Entries taken from a collection:
^^^^^^^^^^^^^^^^

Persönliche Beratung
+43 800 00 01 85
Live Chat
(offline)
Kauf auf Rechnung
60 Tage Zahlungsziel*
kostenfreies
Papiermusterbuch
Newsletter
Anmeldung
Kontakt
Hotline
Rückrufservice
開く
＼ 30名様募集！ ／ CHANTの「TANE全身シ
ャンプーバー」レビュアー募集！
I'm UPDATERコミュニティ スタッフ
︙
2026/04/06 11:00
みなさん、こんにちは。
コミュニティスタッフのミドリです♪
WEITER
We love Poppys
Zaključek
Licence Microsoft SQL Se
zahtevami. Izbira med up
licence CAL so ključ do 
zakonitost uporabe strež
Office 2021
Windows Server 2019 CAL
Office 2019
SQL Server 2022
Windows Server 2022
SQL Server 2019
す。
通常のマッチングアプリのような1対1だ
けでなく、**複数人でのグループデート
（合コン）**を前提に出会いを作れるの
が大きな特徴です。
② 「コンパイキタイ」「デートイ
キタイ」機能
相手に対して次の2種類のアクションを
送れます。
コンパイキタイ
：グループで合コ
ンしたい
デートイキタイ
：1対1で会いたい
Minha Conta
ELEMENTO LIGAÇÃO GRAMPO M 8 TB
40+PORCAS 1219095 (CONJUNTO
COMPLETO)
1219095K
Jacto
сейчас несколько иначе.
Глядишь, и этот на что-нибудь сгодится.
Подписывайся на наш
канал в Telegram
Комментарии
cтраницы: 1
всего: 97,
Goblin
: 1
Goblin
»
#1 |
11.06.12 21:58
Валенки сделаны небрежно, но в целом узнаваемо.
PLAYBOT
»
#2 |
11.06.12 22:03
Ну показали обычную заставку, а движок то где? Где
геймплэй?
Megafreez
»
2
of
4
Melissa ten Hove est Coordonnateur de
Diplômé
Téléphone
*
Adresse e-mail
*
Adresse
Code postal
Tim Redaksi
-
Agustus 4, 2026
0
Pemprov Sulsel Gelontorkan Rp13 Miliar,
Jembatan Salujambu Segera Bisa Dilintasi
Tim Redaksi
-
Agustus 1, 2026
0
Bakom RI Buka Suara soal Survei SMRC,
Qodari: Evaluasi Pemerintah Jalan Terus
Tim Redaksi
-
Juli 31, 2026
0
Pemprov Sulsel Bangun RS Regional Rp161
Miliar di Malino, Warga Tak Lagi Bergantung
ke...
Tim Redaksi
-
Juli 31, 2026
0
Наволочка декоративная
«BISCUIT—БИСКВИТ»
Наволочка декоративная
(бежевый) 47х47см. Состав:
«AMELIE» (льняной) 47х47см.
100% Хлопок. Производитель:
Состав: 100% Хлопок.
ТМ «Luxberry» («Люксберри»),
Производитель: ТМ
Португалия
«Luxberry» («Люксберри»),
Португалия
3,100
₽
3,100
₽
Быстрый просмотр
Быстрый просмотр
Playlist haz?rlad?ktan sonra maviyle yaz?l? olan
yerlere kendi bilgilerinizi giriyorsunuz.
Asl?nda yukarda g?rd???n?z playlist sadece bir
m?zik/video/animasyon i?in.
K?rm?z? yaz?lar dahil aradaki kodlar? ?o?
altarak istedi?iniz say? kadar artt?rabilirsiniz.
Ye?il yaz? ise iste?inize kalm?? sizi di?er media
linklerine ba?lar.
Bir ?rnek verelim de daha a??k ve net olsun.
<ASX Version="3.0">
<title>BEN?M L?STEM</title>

^^^^^^^^^^^^^^^^

Show every line of the records above that contains the word "Люксберри".

● REPLY TO THE EXERCISE:
ТМ «Luxberry» («Люксберри»),
«Luxberry» («Люксберри»),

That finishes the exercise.